Monit alert system — config examples

Mike R
7 min readAug 21, 2022

--

Monit (from Tildeslash) is an excellent alerting and monitoring system which I have been using for few years to monitor my fleet of servers.

There are several products on the market that do similar services (Nagios, Prometheus, Zabbix, etc) but the reason I use Monit over others is its sheer simplicity and flexibility for writing custom alerting rules.

Other solutions do the job well, but they are absolute behemoths to stand up, manage and understand all the moving parts. Nagios is a big dog among alerting frameworks and it took me quiet a while to grok its structure and how it works. Compared to these, Monit takes an hour to learn to use and deploy.

Additionally, being written in C, Monit is every low on your host’s resource usage. I’ve never had an issue of monit agent using more than 1 or 2% at most of host’s CPU or memory.

While being simple to spin up, manage and control, Monit is very powerful with what it can do, and what it can do is virtually limitless. This guide will show some common use cases for Monit and will break down the syntax on how to write your own Monit rule files to monitor for various system and infrastructure events.

My only beef with Monit is its confusing naming. Its hard to find information by doing web searches for “monit” as this trips up the search algo, so the name could be better and more unique. Additionally, the monitoring Server is called M/Monit while the reporting agent is called Monit, which is again, confusing.

I wont go into the installation details, you can read on how to install both the Monit agent and the Monit server from official docs:

This guide will focus on writing Monit rules and rule syntax

M/Monit vs Monit

to clear things up, Tildeslash (makers of Monit — you can see the source code here) have 2 Monit offerings, the open source free Monit (community), and the M/Monit console which is paid version.

If you are managing more than a handful of servers, I suggest you get the paid M/Monit server, its relatively cheap and is a one-time fee

The server makes it easy for you to visually see all your agents, control alerting via groups and add things like Slack notifications as well as see historical trends (like CPU, memory usage, etc)

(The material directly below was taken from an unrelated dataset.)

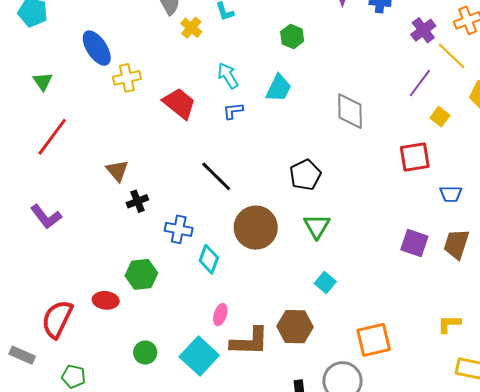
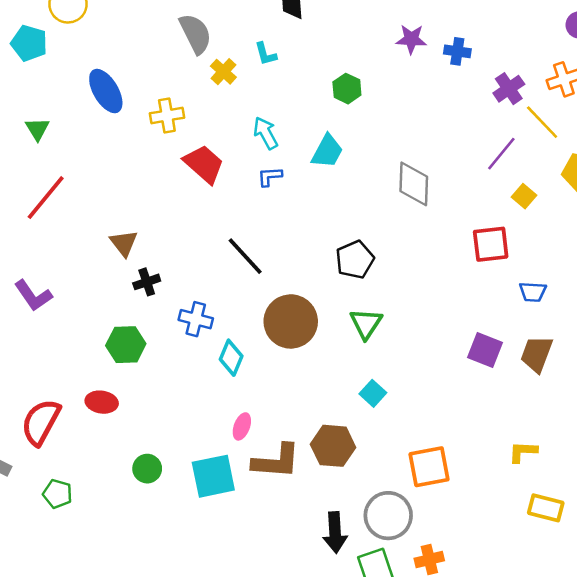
yellow cross: (127, 78) -> (167, 115), moved
green hexagon: (141, 274) -> (126, 345), moved
cyan square: (199, 356) -> (213, 476), turned 33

M/Monit console runs on a server and listens for events from other agents, while each agent has its own rule file that it reads and responds in case of events, sending the alerts over to the M/Monit Server.

simple monit alerting setup

M/Monit (which I will refer to as Monit Server) can use a variety of databases to store its agent data, from Postgres to SQLite (default DB, for a large set of servers, anything over 30, use a production-ready DB like Postgres or MariaDB)

Sending basic metrics from Agent to Server (CPU and Memory)

once your Server is up and running, it will listen on port 19840 (you can change this in monit server config). Your agents will send their alert and metric data over TCP to this port

Assuming your server is up and your agents are sending their data to the server, lets configure basic CPU and Memory alert for Host 1

this is a basic monit agent rule file assuming you already installed a Monit agent on the host

### symlink in /home/monit for .monitrc > /etc/monit/monit.confroot@host1> ls -la /home/monit
-rw-rw-r--. 1 monit 1002 32 Aug 26 2019 .monit.id
-rw-r--r--. 1 monit monit 6 Aug 6 03:38 .monit.pid
lrwxrwxrwx. 1 root root 21 Aug 26 2019 .monitrc -> /etc/monit/monit.conf
root@host1> cat /etc/monit/monit.conf-------------------------------------------set daemon 5 # Poll at 5-second intervals
set logfile /var/log/monit.log
set eventqueue basedir /home/monit/tmp slots 1000
set mmonit http://monit:monit@server1:19840/collector
set httpd port 19841
allow localhost
allow server1
allow 127.0.0.1
allow monit:monit
check system host1
if memory > 75% then alert
if memory > 80% then alert
if memory > 90% then exec "/etc/monit/scripts/top.py mem"
if memory > 95% then alert

here I am setting the Poll interval on 1st line, or as Monit calls it “cycle” — Monit will poll for system status every 5 seconds or cycles

line 2 is log file location

set eventqueue basedir /home/monit/tmp slots 1000

The set eventqueue statement in line 1 is optional, but recommended. It allows Monit to store event messages if connection to Server should temporarily be unavailable and retry delivery later. This way, no events will be lost. The slots option can be used to set a limit on how many events can be stored so the queue will not grow without limits if Server (M/Monit) is not available.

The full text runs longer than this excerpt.